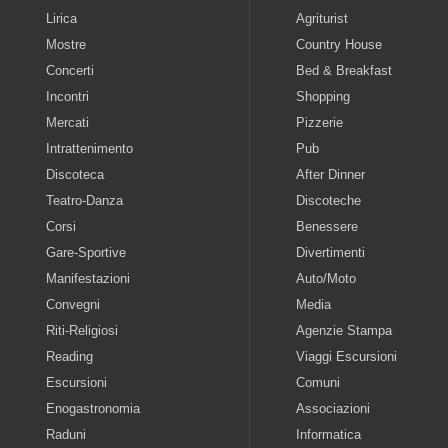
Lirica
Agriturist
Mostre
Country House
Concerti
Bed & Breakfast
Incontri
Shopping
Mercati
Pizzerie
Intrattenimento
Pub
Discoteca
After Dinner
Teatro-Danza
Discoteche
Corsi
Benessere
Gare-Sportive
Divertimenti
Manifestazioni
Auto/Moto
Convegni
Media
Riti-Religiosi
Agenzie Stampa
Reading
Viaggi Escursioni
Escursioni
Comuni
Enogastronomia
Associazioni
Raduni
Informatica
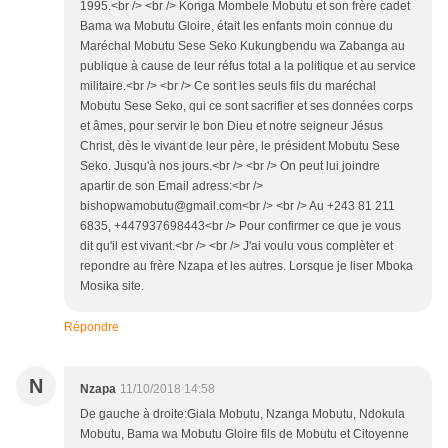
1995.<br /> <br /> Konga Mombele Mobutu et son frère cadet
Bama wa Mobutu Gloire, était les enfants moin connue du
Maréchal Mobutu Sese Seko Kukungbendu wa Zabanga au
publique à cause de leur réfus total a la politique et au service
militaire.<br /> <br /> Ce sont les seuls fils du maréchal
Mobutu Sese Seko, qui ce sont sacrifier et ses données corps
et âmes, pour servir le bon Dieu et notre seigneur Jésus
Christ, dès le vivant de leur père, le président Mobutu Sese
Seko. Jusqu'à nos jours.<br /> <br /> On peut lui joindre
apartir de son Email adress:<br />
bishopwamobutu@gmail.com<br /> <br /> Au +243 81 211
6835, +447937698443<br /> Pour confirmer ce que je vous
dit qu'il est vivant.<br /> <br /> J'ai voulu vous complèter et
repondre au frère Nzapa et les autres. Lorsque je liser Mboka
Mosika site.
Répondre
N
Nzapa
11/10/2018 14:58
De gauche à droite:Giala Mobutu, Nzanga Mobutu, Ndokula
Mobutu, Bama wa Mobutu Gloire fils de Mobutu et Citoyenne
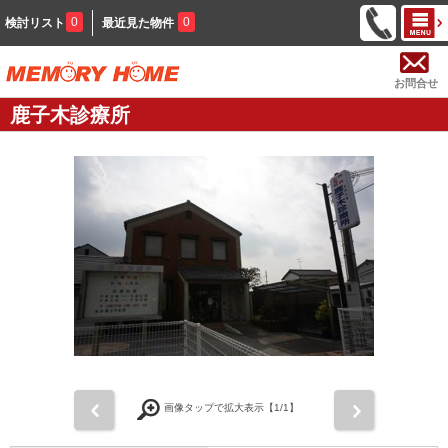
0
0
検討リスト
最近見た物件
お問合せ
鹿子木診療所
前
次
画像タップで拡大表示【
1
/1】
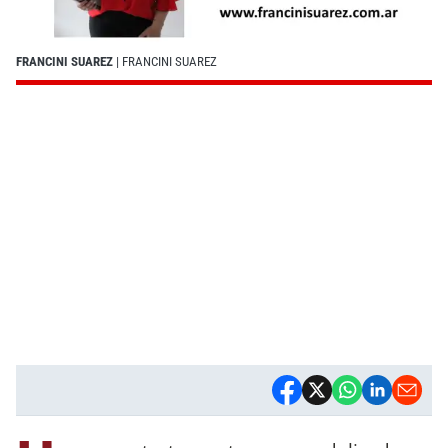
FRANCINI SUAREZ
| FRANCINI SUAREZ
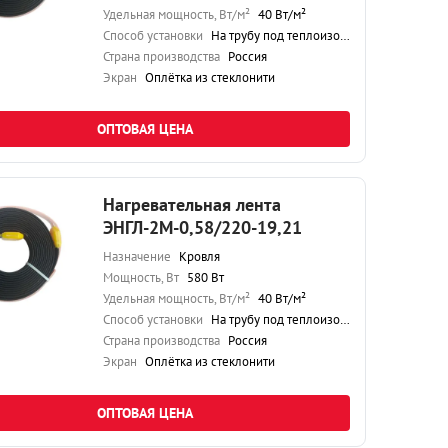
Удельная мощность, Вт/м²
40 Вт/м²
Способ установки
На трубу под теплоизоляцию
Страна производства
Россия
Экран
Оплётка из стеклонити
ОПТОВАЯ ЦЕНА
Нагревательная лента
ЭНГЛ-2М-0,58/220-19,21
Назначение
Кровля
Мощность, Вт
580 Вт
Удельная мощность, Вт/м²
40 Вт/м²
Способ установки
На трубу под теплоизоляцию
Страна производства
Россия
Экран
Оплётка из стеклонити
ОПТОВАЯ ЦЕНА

» THE PROBLEM: Note how many lines of the listing above include the word "Sese", and respond with that number only.

» FINISHED TASK: 3